▸ **Task instructions**
Return precisely the opening lines of the listing below, ending with the line that contains "Business - Accounting (118, 950)".

▸ **Data excerpts**
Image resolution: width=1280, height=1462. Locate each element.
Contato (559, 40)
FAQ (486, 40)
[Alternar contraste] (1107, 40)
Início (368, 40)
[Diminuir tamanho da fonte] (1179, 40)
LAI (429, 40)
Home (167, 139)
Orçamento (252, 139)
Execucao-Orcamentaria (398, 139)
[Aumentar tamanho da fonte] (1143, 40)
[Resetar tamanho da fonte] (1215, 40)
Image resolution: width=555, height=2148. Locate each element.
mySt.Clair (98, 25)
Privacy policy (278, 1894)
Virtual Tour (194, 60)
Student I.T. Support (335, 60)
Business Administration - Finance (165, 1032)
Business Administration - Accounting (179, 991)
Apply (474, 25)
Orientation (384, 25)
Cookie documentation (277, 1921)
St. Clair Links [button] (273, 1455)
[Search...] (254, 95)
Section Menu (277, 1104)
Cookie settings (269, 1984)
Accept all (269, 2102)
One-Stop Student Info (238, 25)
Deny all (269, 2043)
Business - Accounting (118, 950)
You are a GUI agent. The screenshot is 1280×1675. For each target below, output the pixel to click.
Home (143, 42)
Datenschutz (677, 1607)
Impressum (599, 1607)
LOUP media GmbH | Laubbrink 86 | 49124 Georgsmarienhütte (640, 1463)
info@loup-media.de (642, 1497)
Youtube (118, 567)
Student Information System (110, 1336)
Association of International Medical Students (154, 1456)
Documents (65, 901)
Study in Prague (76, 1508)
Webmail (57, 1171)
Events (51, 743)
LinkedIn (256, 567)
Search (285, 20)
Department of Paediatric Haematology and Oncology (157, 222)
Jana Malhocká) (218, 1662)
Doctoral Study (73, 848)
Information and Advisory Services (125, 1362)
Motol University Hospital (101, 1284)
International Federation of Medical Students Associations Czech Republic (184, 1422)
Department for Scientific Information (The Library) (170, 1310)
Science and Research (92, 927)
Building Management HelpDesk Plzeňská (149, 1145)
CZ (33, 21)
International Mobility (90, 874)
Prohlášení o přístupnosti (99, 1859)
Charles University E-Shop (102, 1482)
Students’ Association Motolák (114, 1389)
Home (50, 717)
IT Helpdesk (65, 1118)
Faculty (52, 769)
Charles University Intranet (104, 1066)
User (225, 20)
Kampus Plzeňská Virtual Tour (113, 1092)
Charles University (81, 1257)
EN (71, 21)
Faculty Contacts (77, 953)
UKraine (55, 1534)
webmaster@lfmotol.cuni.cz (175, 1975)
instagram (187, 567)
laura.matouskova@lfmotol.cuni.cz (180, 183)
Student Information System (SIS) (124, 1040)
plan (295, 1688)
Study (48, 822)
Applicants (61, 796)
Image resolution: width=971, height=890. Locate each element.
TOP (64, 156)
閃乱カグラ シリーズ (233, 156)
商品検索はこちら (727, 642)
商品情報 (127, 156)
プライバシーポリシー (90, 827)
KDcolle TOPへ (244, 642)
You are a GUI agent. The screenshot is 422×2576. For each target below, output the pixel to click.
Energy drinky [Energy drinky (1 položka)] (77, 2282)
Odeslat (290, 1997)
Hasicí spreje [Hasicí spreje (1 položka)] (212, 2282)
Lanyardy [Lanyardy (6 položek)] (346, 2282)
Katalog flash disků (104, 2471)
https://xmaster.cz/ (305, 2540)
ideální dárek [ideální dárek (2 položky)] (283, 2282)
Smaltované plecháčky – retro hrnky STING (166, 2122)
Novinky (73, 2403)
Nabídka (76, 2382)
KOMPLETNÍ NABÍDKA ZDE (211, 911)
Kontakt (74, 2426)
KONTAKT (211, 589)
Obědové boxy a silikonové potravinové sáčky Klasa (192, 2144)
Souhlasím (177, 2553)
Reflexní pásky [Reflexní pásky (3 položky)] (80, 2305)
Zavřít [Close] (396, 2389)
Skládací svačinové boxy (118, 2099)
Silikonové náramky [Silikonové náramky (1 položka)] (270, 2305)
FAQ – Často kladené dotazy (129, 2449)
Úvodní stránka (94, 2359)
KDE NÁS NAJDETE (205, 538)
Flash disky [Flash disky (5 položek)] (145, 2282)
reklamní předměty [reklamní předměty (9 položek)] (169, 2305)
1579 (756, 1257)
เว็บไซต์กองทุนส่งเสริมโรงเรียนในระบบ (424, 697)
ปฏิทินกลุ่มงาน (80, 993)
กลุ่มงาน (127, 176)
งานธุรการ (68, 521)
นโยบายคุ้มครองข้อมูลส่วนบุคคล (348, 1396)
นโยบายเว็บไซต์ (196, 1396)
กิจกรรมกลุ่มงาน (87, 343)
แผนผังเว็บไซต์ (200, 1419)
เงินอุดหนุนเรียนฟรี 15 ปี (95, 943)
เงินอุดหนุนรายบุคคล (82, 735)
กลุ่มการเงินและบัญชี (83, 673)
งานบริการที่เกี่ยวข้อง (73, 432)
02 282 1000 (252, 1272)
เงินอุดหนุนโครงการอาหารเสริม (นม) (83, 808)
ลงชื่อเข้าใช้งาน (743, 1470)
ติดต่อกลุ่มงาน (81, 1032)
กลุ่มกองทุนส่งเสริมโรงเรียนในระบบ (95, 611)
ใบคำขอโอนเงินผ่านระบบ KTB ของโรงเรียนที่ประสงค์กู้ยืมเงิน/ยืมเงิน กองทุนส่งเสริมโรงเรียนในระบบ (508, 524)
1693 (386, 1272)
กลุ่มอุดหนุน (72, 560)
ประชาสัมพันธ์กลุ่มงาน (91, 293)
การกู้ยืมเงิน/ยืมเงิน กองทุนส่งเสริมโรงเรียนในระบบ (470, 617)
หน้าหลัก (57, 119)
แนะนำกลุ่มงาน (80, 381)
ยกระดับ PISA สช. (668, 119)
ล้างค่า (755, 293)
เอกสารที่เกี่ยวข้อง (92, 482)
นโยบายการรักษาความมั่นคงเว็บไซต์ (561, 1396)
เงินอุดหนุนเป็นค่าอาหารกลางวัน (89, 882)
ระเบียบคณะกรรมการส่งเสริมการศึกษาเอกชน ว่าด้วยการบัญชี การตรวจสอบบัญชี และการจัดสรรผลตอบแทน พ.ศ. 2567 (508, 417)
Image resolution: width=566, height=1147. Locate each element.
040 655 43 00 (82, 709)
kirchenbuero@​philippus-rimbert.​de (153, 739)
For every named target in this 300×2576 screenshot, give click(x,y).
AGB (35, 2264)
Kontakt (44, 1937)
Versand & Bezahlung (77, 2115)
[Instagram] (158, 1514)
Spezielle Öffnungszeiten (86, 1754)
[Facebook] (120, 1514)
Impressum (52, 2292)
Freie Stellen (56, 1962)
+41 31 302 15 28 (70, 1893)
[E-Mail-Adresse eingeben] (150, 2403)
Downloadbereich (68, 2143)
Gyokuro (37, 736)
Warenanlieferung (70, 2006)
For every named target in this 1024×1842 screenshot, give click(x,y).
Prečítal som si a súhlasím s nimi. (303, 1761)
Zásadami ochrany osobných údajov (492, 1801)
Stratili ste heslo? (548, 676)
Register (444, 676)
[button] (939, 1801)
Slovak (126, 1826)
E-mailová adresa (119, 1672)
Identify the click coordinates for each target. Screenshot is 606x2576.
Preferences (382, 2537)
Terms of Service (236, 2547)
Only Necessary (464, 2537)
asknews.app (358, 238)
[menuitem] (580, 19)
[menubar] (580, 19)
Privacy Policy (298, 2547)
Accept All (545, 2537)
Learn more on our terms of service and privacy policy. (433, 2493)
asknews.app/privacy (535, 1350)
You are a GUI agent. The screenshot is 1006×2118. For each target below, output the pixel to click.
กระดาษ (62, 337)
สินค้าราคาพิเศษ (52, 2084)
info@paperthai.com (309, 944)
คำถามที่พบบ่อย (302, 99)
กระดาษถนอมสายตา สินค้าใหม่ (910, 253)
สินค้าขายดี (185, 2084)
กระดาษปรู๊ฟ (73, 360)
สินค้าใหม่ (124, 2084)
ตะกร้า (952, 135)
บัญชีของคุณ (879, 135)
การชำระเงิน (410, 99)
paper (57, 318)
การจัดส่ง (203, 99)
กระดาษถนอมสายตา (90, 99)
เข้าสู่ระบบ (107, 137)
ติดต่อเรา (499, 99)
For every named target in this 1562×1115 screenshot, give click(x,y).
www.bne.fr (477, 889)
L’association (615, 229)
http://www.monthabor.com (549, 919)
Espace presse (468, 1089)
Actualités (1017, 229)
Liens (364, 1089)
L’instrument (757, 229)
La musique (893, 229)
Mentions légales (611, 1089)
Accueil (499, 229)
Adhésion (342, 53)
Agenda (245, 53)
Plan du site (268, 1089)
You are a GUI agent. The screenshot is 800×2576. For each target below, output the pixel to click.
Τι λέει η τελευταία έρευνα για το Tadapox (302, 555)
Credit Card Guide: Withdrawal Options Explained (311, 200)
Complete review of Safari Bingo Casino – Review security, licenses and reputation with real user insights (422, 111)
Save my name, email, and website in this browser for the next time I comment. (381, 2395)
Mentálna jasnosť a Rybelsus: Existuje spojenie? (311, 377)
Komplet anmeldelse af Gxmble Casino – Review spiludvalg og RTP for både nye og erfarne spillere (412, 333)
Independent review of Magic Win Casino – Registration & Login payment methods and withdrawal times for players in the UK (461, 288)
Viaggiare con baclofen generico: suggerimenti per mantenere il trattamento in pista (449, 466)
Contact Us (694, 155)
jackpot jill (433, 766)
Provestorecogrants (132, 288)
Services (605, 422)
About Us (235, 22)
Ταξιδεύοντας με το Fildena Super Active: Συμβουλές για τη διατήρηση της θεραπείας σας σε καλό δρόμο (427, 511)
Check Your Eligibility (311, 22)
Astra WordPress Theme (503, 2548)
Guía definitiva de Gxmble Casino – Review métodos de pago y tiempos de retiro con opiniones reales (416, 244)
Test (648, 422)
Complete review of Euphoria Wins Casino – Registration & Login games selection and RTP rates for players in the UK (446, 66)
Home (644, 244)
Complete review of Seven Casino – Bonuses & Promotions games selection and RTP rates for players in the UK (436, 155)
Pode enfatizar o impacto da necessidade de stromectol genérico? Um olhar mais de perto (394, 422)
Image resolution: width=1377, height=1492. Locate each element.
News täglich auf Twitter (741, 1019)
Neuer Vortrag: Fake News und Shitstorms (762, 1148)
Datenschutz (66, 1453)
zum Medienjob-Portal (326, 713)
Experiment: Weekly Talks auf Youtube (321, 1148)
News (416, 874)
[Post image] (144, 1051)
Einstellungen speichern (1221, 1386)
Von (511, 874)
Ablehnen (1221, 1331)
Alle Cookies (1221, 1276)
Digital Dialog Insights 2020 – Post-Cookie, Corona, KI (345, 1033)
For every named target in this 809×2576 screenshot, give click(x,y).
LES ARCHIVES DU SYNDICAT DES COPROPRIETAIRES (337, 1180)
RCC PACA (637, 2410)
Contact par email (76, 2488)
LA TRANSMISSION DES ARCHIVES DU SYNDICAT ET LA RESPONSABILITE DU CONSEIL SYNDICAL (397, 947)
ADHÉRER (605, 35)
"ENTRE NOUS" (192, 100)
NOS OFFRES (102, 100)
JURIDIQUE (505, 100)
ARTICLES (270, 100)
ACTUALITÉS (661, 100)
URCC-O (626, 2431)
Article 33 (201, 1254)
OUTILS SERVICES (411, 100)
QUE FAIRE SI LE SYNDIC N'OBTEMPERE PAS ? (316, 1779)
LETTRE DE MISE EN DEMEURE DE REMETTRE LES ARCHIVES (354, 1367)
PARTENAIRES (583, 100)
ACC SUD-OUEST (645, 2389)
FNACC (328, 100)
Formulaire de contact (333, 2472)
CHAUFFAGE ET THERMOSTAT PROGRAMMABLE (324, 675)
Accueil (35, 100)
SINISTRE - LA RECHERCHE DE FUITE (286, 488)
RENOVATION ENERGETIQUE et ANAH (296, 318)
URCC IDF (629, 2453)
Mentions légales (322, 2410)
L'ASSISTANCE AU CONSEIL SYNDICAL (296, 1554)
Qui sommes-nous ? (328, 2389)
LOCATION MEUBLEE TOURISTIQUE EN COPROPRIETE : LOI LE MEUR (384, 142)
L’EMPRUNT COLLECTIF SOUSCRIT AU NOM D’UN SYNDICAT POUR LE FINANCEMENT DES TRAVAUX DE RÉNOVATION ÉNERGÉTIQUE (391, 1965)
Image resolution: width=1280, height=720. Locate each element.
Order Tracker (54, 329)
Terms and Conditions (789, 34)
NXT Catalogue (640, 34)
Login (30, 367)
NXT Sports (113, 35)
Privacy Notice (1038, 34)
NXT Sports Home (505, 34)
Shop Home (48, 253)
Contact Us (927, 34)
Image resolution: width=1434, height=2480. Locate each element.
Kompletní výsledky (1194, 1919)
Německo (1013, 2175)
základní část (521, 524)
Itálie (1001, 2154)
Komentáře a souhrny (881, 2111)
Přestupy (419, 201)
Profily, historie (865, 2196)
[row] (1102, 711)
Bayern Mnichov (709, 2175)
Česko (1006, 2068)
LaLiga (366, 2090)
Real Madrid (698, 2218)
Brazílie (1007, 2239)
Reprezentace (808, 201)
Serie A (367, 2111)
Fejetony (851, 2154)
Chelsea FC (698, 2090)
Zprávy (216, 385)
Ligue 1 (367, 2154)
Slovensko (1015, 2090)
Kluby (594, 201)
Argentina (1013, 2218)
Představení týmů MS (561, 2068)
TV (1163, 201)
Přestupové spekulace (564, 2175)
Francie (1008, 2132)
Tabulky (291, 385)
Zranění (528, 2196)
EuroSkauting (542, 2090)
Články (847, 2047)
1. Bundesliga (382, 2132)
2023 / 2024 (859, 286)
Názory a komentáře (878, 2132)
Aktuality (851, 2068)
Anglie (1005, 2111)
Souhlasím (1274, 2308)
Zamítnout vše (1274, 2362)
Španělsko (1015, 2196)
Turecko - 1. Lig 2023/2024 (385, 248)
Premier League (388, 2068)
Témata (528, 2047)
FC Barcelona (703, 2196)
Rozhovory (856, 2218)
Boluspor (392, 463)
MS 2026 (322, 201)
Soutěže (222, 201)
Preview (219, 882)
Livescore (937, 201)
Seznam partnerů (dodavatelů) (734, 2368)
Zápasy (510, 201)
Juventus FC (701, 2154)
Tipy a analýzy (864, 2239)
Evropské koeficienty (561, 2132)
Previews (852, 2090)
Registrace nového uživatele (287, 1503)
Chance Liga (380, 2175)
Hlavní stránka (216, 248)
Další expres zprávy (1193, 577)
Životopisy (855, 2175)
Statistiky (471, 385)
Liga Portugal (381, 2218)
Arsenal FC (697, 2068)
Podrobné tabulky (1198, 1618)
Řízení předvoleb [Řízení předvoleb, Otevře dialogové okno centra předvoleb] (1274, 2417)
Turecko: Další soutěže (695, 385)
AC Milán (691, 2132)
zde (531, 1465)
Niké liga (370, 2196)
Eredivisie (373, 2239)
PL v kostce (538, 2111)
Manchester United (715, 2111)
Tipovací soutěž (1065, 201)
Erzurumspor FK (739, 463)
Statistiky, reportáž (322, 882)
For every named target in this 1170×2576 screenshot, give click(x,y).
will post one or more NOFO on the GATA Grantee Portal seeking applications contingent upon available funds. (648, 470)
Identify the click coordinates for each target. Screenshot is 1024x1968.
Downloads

▸ **Exercise result**
Image resolution: width=1280, height=1462. Locate each element.
Contato (559, 40)
FAQ (486, 40)
[Alternar contraste] (1107, 40)
Início (368, 40)
[Diminuir tamanho da fonte] (1179, 40)
LAI (429, 40)
Home (167, 139)
Orçamento (252, 139)
Execucao-Orcamentaria (398, 139)
[Aumentar tamanho da fonte] (1143, 40)
[Resetar tamanho da fonte] (1215, 40)
Image resolution: width=555, height=2148. Locate each element.
mySt.Clair (98, 25)
Privacy policy (278, 1894)
Virtual Tour (194, 60)
Student I.T. Support (335, 60)
Business Administration - Finance (165, 1032)
Business Administration - Accounting (179, 991)
Apply (474, 25)
Orientation (384, 25)
Cookie documentation (277, 1921)
St. Clair Links [button] (273, 1455)
[Search...] (254, 95)
Section Menu (277, 1104)
Cookie settings (269, 1984)
Accept all (269, 2102)
One-Stop Student Info (238, 25)
Deny all (269, 2043)
Business - Accounting (118, 950)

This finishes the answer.